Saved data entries
Segment Open

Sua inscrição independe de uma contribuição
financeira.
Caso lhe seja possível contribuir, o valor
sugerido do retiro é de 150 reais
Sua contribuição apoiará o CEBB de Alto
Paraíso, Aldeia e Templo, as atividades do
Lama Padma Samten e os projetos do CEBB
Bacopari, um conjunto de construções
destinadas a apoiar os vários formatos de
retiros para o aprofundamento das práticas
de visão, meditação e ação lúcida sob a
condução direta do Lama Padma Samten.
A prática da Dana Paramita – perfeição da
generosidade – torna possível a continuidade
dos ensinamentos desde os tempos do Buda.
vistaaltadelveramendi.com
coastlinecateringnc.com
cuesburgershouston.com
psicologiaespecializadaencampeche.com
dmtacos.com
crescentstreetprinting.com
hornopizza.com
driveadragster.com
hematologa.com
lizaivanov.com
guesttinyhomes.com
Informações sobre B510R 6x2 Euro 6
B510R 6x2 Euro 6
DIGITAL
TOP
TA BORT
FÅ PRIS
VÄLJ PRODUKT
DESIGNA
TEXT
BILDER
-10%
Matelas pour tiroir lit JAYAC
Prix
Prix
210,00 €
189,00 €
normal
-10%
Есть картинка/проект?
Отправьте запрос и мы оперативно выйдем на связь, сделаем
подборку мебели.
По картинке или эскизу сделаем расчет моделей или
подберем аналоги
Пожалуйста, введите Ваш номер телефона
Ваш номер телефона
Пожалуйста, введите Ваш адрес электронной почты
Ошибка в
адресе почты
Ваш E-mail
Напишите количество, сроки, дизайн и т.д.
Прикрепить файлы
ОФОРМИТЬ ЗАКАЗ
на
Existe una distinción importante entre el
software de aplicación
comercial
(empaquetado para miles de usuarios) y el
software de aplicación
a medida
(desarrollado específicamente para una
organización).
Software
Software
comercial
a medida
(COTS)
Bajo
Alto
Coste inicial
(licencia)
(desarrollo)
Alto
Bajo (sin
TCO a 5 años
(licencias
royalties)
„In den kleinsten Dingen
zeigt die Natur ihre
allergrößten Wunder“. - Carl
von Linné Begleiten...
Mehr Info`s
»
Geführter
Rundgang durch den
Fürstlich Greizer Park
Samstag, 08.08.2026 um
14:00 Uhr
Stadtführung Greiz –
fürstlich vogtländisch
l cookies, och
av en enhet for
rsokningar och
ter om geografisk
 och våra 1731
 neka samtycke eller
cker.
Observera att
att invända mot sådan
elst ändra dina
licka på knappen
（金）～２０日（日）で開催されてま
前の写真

Segment Closed

WORK INSTRUCTIONS — All the entries above need to be repeated word for word.

COMPLETED EXERCISE —
Sua inscrição independe de uma contribuição
financeira.
Caso lhe seja possível contribuir, o valor
sugerido do retiro é de 150 reais
Sua contribuição apoiará o CEBB de Alto
Paraíso, Aldeia e Templo, as atividades do
Lama Padma Samten e os projetos do CEBB
Bacopari, um conjunto de construções
destinadas a apoiar os vários formatos de
retiros para o aprofundamento das práticas
de visão, meditação e ação lúcida sob a
condução direta do Lama Padma Samten.
A prática da Dana Paramita – perfeição da
generosidade – torna possível a continuidade
dos ensinamentos desde os tempos do Buda.
vistaaltadelveramendi.com
coastlinecateringnc.com
cuesburgershouston.com
psicologiaespecializadaencampeche.com
dmtacos.com
crescentstreetprinting.com
hornopizza.com
driveadragster.com
hematologa.com
lizaivanov.com
guesttinyhomes.com
Informações sobre B510R 6x2 Euro 6
B510R 6x2 Euro 6
DIGITAL
TOP
TA BORT
FÅ PRIS
VÄLJ PRODUKT
DESIGNA
TEXT
BILDER
-10%
Matelas pour tiroir lit JAYAC
Prix
Prix
210,00 €
189,00 €
normal
-10%
Есть картинка/проект?
Отправьте запрос и мы оперативно выйдем на связь, сделаем
подборку мебели.
По картинке или эскизу сделаем расчет моделей или
подберем аналоги
Пожалуйста, введите Ваш номер телефона
Ваш номер телефона
Пожалуйста, введите Ваш адрес электронной почты
Ошибка в
адресе почты
Ваш E-mail
Напишите количество, сроки, дизайн и т.д.
Прикрепить файлы
ОФОРМИТЬ ЗАКАЗ
на
Existe una distinción importante entre el
software de aplicación
comercial
(empaquetado para miles de usuarios) y el
software de aplicación
a medida
(desarrollado específicamente para una
organización).
Software
Software
comercial
a medida
(COTS)
Bajo
Alto
Coste inicial
(licencia)
(desarrollo)
Alto
Bajo (sin
TCO a 5 años
(licencias
royalties)
„In den kleinsten Dingen
zeigt die Natur ihre
allergrößten Wunder“. - Carl
von Linné Begleiten...
Mehr Info`s
»
Geführter
Rundgang durch den
Fürstlich Greizer Park
Samstag, 08.08.2026 um
14:00 Uhr
Stadtführung Greiz –
fürstlich vogtländisch
l cookies, och
av en enhet for
rsokningar och
ter om geografisk
 och våra 1731
 neka samtycke eller
cker.
Observera att
att invända mot sådan
elst ändra dina
licka på knappen
（金）～２０日（日）で開催されてま
前の写真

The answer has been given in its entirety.